Rob Howard of Kawartha Local, a company specializing in locally sourced gift crates, is planning a new retail project. He showcased what he describes as a “micro-shop”, a merchandiser that local producers can rent to sell their products.
“They learn about merchandising and signage and branding.”
He plans to house eight to 10 of these displays in a larger shop, providing an opportunity for entrepreneurs to get started retailing their products.
“It’s low-barrier entry for people who want to experiment with a retail environment.”
In addition to The Cube in downtown Peterborough, the Innovation Cluster’s original incubator space at Trent University’s DNA Building will continue to operate. It will specialize in supporting projects that require state-of-the-art laboratory facilities, such as green technology, health care, and agricultural technology.
A not-for-profit organization, the Innovation Cluster is funded by Trent University, Fleming College, The Ontario Centres of Excellence, the Peterborough Regional Angel Network, and the City of Peterborough. The locations sponsors are The Konrad Group and the VentureNorth partners.

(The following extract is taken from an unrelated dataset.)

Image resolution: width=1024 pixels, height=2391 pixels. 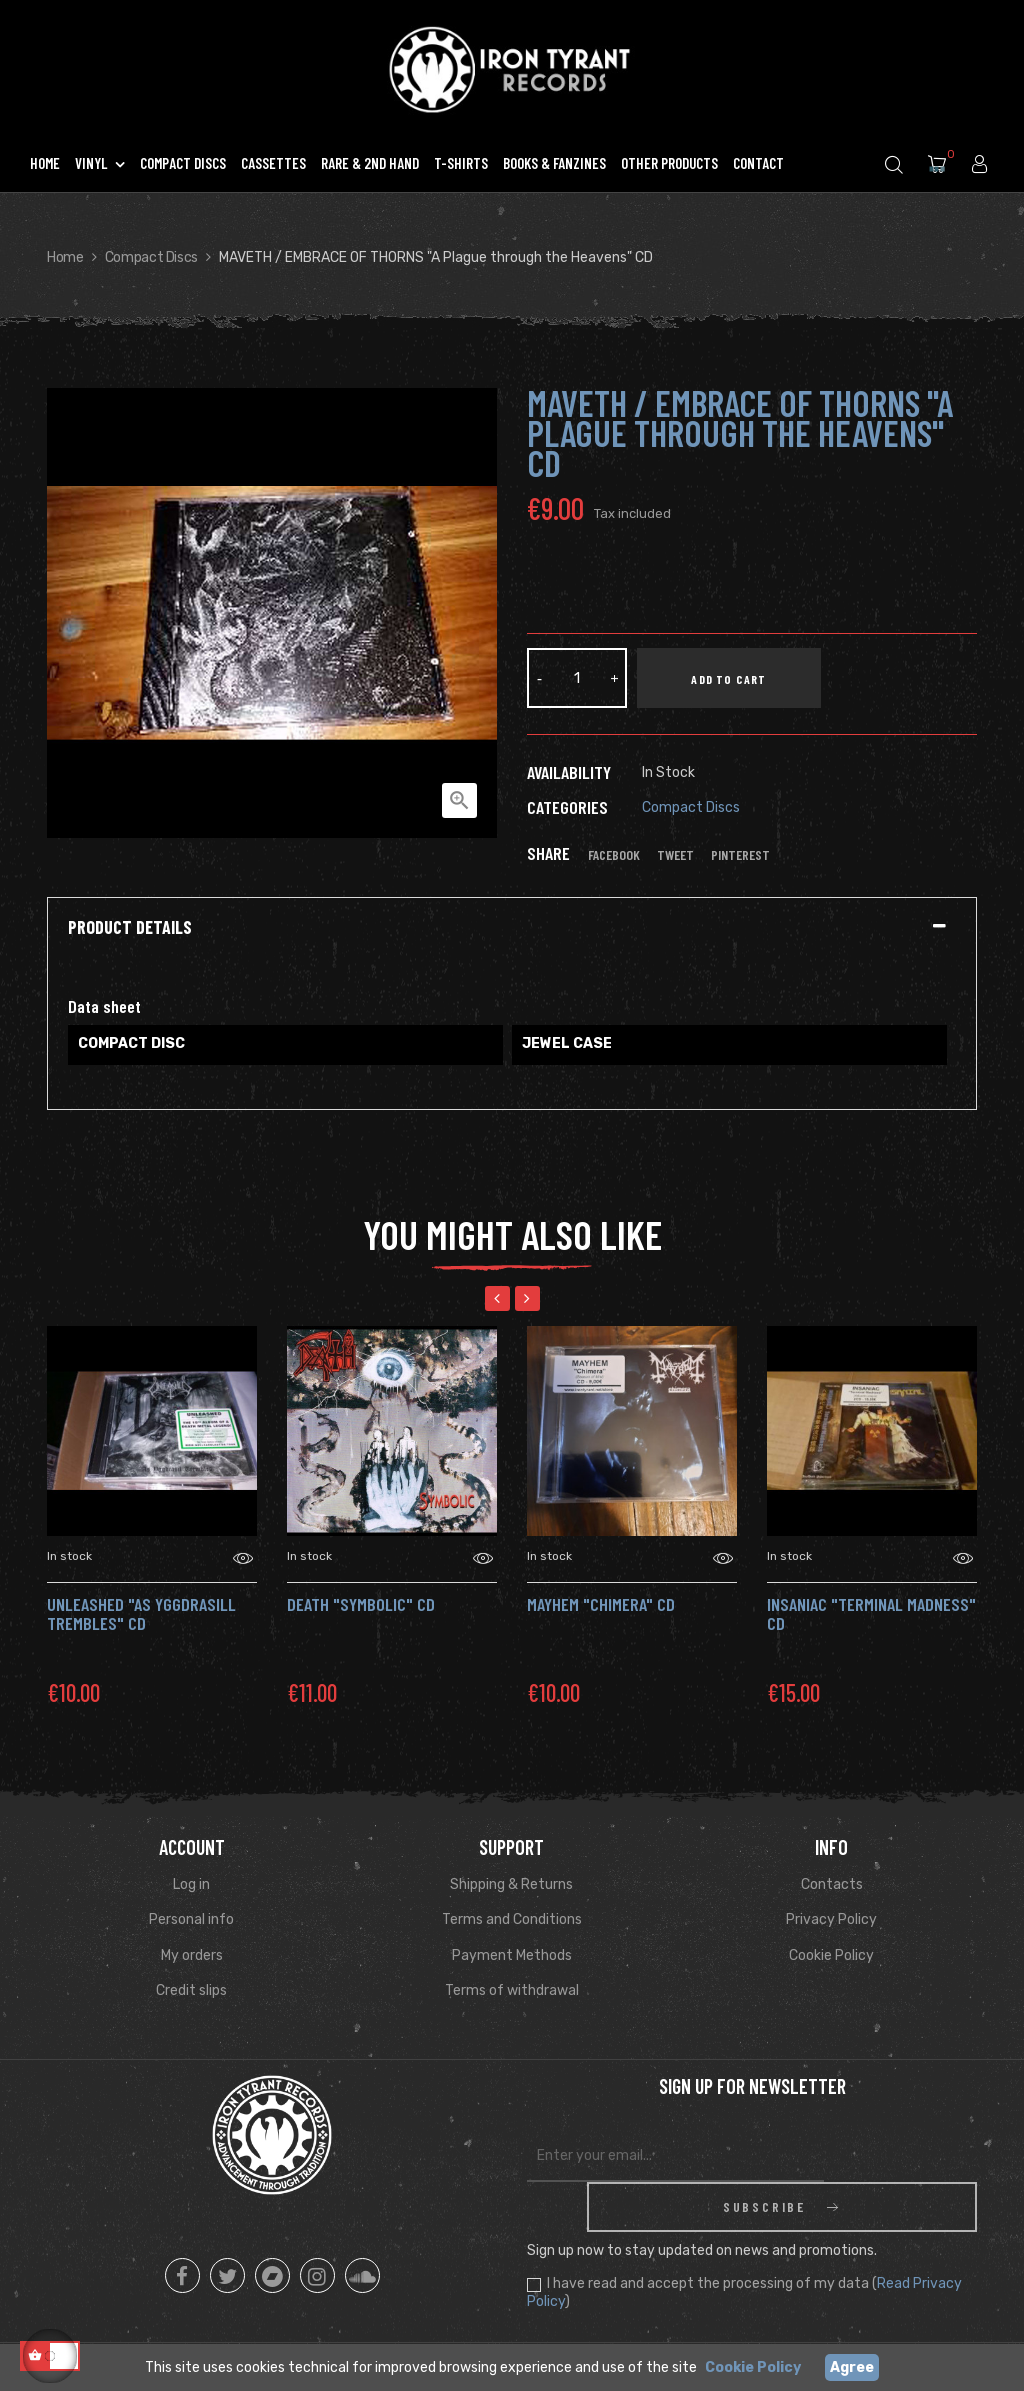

According to Paul Bennett, president of Ashburnham Realty and a partner in VentureNorth, the VentureNorth building was planned as a home for business innovation.
“We targeted different groups that help to start and grow businesses and tried to get them under the same roof.”
Peterborough Economic Development will be moving into the first floor, and the lower level is home to Junior Achievement Peterborough Lakeland Muskoka.
Paul says that they got even more interest than they were expecting, and are considering creating another building in the parking lot.